I always take a gander over to the rats when I pop in which isn't often.
They had a hairless boy in there he was so tiny and malnourished but I just couldn't take him, the risk and room. My 11 boys are a bonded group too.


----------



## CRL (Jan 3, 2012)

i couldnt help myself his nose was sticking out so i had to stroke it. couldnt reach to kiss it  im seriously tempted, im the kind to go out spontanisly and buy them. i have a group of 10, 9, 5, 4 and a lone boy


----------



## Claireglynn (Dec 9, 2011)

Hi,

Would you be a little gutted if you went back and they were gone, if yes then i would get them, if no then i would think about it for a few days.

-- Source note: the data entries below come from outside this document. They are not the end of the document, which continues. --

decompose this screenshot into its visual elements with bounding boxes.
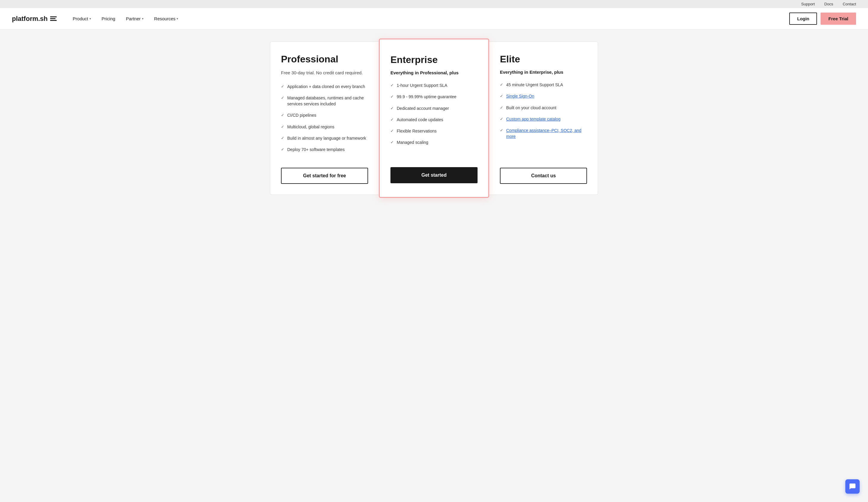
list-item: ✓ Multicloud, global regions	[281, 124, 368, 130]
check-icon: ✓	[391, 83, 394, 88]
plan-elite-title: Elite	[500, 54, 587, 65]
list-item: ✓ Build in almost any language or framew…	[281, 135, 368, 141]
list-item: ✓ Deploy 70+ software templates	[281, 146, 368, 153]
chevron-down-icon: ▾	[142, 17, 144, 20]
check-icon: ✓	[391, 106, 394, 111]
utility-docs-link[interactable]: Docs	[825, 2, 834, 6]
get-started-free-button[interactable]: Get started for free	[281, 168, 368, 184]
utility-support-link[interactable]: Support	[801, 2, 815, 6]
nav-item-product[interactable]: Product ▾	[69, 14, 95, 23]
plan-enterprise-cta: Get started	[391, 167, 477, 183]
list-item: ✓ Managed databases, runtimes and cache …	[281, 95, 368, 107]
list-item: ✓ Built on your cloud account	[500, 105, 587, 111]
plan-professional-description: Free 30-day trial. No credit card requir…	[281, 70, 368, 76]
check-icon: ✓	[500, 116, 503, 122]
check-icon: ✓	[391, 140, 394, 145]
nav-actions: Login Free Trial	[789, 12, 856, 25]
custom-app-template-link[interactable]: Custom app template catalog	[506, 116, 560, 122]
plan-elite-features: ✓ 45 minute Urgent Support SLA ✓ Single …	[500, 82, 587, 158]
list-item: ✓ Dedicated account manager	[391, 105, 477, 111]
nav-item-partner[interactable]: Partner ▾	[122, 14, 147, 23]
single-sign-on-link[interactable]: Single Sign-On	[506, 93, 534, 99]
check-icon: ✓	[391, 117, 394, 123]
check-icon: ✓	[500, 82, 503, 88]
plan-enterprise: Enterprise Everything in Professional, p…	[379, 39, 489, 198]
contact-us-button[interactable]: Contact us	[500, 168, 587, 184]
plan-elite-subtitle: Everything in Enterprise, plus	[500, 70, 587, 75]
plan-professional-cta: Get started for free	[281, 168, 368, 184]
chevron-down-icon: ▾	[177, 17, 178, 20]
main-nav: platform.sh Product ▾ Pricing Partner ▾ …	[0, 8, 868, 30]
plan-elite-cta: Contact us	[500, 168, 587, 184]
free-trial-button[interactable]: Free Trial	[820, 12, 856, 25]
plan-professional: Professional Free 30-day trial. No credi…	[270, 41, 379, 195]
list-item: ✓ 1-hour Urgent Support SLA	[391, 82, 477, 88]
check-icon: ✓	[391, 128, 394, 134]
list-item: ✓ Flexible Reservations	[391, 128, 477, 134]
list-item: ✓ 45 minute Urgent Support SLA	[500, 82, 587, 88]
list-item: ✓ Managed scaling	[391, 140, 477, 145]
check-icon: ✓	[281, 113, 284, 118]
list-item: ✓ CI/CD pipelines	[281, 112, 368, 118]
check-icon: ✓	[391, 94, 394, 100]
plan-enterprise-features: ✓ 1-hour Urgent Support SLA ✓ 99.9 - 99.…	[391, 82, 477, 157]
plan-elite: Elite Everything in Enterprise, plus ✓ 4…	[489, 41, 598, 195]
login-button[interactable]: Login	[789, 12, 817, 25]
pricing-cards: Professional Free 30-day trial. No credi…	[270, 41, 598, 195]
nav-links: Product ▾ Pricing Partner ▾ Resources ▾	[69, 14, 789, 23]
plan-enterprise-subtitle: Everything in Professional, plus	[391, 70, 477, 75]
plan-professional-features: ✓ Application + data cloned on every bra…	[281, 84, 368, 158]
check-icon: ✓	[500, 128, 503, 133]
list-item: ✓ Compliance assistance–PCI, SOC2, and m…	[500, 127, 587, 140]
check-icon: ✓	[500, 105, 503, 111]
compliance-assistance-link[interactable]: Compliance assistance–PCI, SOC2, and mor…	[506, 127, 587, 140]
main-content: Professional Free 30-day trial. No credi…	[0, 30, 868, 213]
logo-text: platform.sh	[12, 15, 48, 23]
utility-contact-link[interactable]: Contact	[843, 2, 856, 6]
plan-enterprise-title: Enterprise	[391, 54, 477, 65]
list-item: ✓ Application + data cloned on every bra…	[281, 84, 368, 90]
plan-professional-title: Professional	[281, 54, 368, 65]
list-item: ✓ Single Sign-On	[500, 93, 587, 99]
check-icon: ✓	[281, 84, 284, 90]
check-icon: ✓	[500, 93, 503, 99]
list-item: ✓ Automated code updates	[391, 117, 477, 123]
list-item: ✓ 99.9 - 99.99% uptime guarantee	[391, 94, 477, 100]
nav-item-resources[interactable]: Resources ▾	[150, 14, 183, 23]
utility-bar: Support Docs Contact	[0, 0, 868, 8]
chevron-down-icon: ▾	[90, 17, 91, 20]
check-icon: ✓	[281, 147, 284, 153]
get-started-button[interactable]: Get started	[391, 167, 477, 183]
nav-item-pricing[interactable]: Pricing	[97, 14, 120, 23]
check-icon: ✓	[281, 124, 284, 130]
logo[interactable]: platform.sh	[12, 15, 57, 23]
logo-icon	[50, 17, 57, 21]
list-item: ✓ Custom app template catalog	[500, 116, 587, 122]
check-icon: ✓	[281, 95, 284, 101]
check-icon: ✓	[281, 135, 284, 141]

I have 4 females now and 2 of them were from [email protected] adoptions and are the most friendly rats i've ever owned (i've had 38 now in total).
I was against getting rats from there then i saw these 2 girls i left it a week, thought about them being stuck there every day, went back and got them and have never regretted it.

Good luck with deciding.


----------



## thedogsmother (Aug 28, 2008)

I put no too, just because of where they would be coming from, having said that my heart rat Cookie was in the [email protected] adoption section and was ex stock, she was a total pleasure to own every second of her life, I think getting her was just like buying one from [email protected] as she wasnt really an adoption, she was just a cheap version of their 'for sale' animals. So if your heart really is saying go for them then I dont think you will be able to stop yourself.


----------



## CRL (Jan 3, 2012)

i think i would be disapointed if they were gone. they were gorgeous boys.


----------



## blade100 (Aug 24, 2009)

Pets at home are open till 8pm you know!


----------



## CRL (Jan 3, 2012)

the hubby is home right now. if i get them 2moro he wont be in till later and wont notice them. can u tell ive done this before


----------



## blade100 (Aug 24, 2009)

Lol, you remind me of me!:biggrin5:


----------



## CRL (Jan 3, 2012)

we must be the best of people then


----------



## thedogsmother (Aug 28, 2008)

CRL said:


> the hubby is home right now. if i get them 2moro he wont be in till later and wont notice them. can u tell ive done this before


Thats terrible behaviour, I would never bring an animal in without discussing it in detail with my oh and both agreeing to them arriving....... shut up everyone else, CRL is fairly new here, I think she might actually belive me


----------



## CRL (Jan 3, 2012)

im an expert with things like this. i even convinced him to buy me 7 rats for christmas in 2010. i bought home a 1 year old boy and intro'd him. as soon as i walked in the door he said you have a new rat and i said no this is Adurna. (the new rat was adurnas half broher so they looked the same) and he believed me. a month after that adurna died suddenly at 7 months and even after i told him adurna had died he still though kirin was adurna. he isnt the most cleverest of men. the only name he knows of my boys was cookie, but he didnt know which rat he was.


----------



## simplysardonic (Sep 1, 2009)

I put 'no', as I was thinking of the bigger picture, though I know how hard it can be to walk away.


----------



## bewitched (Jun 9, 2010)

I said no because of where they came from but I have had pets from there in the past. Really though of your heart is totally in it I would go with that. Too my people nowadays live with their head and not their heart


----------



## LostGirl (Jan 16, 2009)

I would be wrong to say no seeing as my newest screamer (i.e rat!) is a pet shop boy, i couldnt walk away from alone boy 

so i say yes!


----------



## Snippet (Apr 14, 2011)

If they're for sale rats then I wouldn't get them as I don't agree with how they're bred and where they come from. Experience also tells me pet shop rats are more sickly then breeder rats.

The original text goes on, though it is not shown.